He stated his problem pretty plainly on the walk home. The “super moon” had not been as “super” as he had expected. A group of neighbors had gathered to watch the moon rise at the dam of our neighborhood lake. It was stunning, rising over the mountains to the east and illuminating a veil of clouds in a golden halo. However, he thought that it was going to be really, really, big. Like, super-big. And the weeks of counting down days on our kitchen calendar to the super-moon, he felt, had been wasted.

Among the most visceral of feelings, disappointment pinches the gut with particular abandon. For a consistent and enthusiastic optimist, disappointment can be a frequent experience. The process of guiding your child through the feeling of being let down is tricky.

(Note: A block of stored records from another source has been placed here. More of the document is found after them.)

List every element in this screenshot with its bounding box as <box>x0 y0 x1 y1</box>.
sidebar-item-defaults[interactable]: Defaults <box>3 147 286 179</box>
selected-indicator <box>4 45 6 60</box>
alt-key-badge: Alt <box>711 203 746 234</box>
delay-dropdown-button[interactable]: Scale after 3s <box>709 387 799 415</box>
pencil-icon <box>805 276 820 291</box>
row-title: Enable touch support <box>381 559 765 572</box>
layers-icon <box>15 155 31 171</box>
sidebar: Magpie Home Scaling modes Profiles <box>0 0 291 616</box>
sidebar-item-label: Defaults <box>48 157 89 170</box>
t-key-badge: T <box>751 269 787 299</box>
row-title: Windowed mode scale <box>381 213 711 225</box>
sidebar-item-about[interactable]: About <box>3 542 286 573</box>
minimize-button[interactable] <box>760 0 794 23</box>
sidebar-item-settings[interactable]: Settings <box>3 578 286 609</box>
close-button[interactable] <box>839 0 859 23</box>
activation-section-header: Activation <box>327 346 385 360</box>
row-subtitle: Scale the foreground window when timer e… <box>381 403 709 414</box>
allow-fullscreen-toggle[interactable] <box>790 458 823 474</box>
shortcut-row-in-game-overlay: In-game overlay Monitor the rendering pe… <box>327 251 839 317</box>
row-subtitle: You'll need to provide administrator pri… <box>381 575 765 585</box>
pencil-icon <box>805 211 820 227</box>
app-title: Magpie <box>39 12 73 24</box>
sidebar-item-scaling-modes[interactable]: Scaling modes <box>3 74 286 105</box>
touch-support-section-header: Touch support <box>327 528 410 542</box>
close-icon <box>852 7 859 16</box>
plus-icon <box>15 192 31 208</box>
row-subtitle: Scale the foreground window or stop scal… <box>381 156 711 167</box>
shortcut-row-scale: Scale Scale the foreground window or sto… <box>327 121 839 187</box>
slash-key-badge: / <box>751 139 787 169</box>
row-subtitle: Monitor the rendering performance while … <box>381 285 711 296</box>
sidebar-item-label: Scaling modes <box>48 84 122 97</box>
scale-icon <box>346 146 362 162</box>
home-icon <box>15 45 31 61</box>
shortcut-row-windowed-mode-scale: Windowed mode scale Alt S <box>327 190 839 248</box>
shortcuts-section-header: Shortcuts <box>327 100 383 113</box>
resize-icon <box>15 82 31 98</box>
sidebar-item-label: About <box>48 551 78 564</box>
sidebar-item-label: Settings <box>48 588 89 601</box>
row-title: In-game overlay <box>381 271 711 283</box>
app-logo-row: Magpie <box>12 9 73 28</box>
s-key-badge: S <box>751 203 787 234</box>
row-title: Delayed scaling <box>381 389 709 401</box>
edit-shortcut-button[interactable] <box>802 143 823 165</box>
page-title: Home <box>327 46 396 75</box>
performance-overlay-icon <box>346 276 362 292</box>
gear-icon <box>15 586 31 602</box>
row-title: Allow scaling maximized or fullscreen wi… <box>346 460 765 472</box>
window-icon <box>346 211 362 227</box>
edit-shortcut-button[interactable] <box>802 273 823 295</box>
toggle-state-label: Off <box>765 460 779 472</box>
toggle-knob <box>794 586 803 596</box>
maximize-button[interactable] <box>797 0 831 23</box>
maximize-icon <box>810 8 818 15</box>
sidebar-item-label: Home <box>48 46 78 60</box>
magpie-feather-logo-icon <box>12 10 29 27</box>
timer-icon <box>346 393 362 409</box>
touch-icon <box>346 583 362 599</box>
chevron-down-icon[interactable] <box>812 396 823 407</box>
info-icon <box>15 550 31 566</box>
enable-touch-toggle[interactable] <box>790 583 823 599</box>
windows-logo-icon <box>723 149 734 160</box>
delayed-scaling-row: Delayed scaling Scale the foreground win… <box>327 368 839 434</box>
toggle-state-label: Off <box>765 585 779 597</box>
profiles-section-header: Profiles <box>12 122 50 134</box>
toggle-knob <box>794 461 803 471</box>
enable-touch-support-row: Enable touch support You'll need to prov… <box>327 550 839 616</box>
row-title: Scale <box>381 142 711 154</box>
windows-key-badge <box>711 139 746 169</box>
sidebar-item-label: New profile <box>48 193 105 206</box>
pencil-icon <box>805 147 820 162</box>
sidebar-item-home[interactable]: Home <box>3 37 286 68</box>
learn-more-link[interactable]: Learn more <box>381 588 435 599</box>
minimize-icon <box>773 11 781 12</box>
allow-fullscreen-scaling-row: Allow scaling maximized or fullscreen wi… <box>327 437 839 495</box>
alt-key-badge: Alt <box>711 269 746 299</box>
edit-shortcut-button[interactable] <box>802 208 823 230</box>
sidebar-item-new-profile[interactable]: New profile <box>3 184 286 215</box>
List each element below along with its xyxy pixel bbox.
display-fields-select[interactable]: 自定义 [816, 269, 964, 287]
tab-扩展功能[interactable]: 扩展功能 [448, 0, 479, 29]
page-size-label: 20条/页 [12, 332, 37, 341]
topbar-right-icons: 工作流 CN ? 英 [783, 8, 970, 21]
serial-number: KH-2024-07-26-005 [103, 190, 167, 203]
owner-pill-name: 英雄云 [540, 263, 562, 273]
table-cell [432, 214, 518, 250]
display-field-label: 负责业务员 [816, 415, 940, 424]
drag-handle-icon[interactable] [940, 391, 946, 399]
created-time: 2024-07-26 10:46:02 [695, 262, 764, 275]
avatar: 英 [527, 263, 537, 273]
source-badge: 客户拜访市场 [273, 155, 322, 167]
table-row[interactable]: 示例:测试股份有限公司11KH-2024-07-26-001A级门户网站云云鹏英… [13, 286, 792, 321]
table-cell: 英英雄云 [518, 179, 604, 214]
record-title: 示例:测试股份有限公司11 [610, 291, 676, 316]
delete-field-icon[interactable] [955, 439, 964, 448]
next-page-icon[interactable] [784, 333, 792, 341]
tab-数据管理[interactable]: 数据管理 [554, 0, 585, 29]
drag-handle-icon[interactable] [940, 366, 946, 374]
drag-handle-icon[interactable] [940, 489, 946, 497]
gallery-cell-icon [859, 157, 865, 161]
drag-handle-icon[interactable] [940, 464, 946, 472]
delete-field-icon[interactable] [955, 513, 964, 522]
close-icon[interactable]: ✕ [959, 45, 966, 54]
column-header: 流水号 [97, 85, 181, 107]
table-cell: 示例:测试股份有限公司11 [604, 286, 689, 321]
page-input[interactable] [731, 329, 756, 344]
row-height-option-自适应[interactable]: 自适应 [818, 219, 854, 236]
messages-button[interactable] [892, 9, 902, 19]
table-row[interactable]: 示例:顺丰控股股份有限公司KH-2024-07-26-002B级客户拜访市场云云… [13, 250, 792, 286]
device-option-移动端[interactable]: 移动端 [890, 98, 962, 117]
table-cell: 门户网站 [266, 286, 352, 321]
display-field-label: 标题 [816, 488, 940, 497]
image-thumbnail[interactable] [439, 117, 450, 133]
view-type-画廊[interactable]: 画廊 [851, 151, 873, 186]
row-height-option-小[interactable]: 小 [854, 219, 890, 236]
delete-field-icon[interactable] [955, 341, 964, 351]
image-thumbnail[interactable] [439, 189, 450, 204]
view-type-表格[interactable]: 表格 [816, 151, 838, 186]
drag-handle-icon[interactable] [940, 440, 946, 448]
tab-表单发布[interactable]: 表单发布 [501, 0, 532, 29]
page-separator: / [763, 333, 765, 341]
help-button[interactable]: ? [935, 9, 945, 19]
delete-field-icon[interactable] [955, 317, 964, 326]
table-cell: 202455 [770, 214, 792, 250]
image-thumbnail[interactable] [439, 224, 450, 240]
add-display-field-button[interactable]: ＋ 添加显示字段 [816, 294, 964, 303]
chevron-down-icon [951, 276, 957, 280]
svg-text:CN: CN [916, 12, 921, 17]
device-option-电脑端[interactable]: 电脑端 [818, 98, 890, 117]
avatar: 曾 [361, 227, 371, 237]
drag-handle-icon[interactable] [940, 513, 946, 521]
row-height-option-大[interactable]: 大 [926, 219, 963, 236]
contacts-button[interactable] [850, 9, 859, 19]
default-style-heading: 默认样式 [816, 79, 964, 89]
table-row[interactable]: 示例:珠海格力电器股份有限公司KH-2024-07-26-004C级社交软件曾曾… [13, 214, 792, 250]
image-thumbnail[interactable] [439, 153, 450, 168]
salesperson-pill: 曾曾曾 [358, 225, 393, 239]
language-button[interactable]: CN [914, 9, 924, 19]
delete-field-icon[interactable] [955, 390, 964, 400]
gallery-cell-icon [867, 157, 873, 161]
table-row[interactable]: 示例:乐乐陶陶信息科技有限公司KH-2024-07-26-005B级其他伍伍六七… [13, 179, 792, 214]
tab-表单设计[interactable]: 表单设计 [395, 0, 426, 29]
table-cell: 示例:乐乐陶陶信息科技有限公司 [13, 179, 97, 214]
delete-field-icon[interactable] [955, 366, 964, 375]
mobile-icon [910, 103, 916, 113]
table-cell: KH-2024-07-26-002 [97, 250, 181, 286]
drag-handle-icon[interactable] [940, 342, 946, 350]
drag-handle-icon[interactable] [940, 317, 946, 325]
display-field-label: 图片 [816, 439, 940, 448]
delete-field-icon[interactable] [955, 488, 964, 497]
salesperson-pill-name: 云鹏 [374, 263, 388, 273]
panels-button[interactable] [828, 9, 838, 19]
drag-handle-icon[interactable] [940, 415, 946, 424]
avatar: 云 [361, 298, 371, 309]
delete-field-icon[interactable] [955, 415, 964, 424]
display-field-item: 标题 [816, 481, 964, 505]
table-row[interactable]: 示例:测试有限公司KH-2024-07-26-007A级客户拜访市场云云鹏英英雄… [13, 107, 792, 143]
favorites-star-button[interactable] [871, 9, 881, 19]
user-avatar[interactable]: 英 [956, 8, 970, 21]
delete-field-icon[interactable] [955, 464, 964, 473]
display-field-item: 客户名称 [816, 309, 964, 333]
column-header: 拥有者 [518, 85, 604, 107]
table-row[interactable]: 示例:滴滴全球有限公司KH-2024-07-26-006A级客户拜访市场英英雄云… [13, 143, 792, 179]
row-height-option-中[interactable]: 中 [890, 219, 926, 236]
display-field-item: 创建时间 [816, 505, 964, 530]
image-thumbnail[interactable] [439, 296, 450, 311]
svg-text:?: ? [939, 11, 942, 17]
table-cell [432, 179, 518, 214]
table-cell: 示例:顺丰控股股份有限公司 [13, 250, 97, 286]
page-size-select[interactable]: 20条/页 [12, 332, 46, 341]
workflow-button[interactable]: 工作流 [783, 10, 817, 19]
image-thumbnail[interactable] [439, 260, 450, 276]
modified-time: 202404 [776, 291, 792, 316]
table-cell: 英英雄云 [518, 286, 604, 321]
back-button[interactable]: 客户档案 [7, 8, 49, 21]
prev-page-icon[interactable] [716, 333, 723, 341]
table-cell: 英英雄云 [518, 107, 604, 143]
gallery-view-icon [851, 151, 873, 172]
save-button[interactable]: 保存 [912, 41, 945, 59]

Helping the kids ease the sting of disappointment is problematic for me, because I’m not that good at it myself. In my years though, I’ve noticed that the garden helps.  

The garden teaches you to manage expectations through frequent little failures. For example: Our potatoes last summer were thwarted by the flea beetle. We selected several unique varieties of seed potato from our favorite local garden shop. A few weeks after planting, the potato plants were vigorously growing and we made mental lists of who we would share the bumper harvest with. Almost overnight, a little shiny black beetle invaded the plants, chewed holes in all the leaves, and the entire crop was lost.

The optimists and those with their hearts on their sleeves know well the ache of disappointment whether it is a slow burn, decades in the making, or one of the many little daily let-downs. My girls expected that the first test-carrot of spring would be a monster. No thicker than their thumbs, dealing with the lackluster size of that first carrot was a minor lesson that will hopefully build their resilience for a major broken heart someday.

The garden also provides pleasant surprises. An afternoon rainstorm in summer, the sun blasts back out, and WOW those zucchini grew an inch! Perhaps the balance of success and failure and the pleasure of the entire process make the garden an ideal location to practice getting better at disappointment.

On our walk back home in the dark from the dam, I felt his frustration but gave him my take on the experience. The moon had been pretty darn big on the horizon though, and did you see the beautiful golden swirls of light in the clouds? While not totally sold on my optimists' spin, my little star-gazer felt better about the super-moon by the time we were home in the garden. When they were all tucked in and off to dream, I noticed on the kitchen calendar that he had written in a meteor shower in January. I’m hoping for a sky full of zingers, but we’ll take what comes.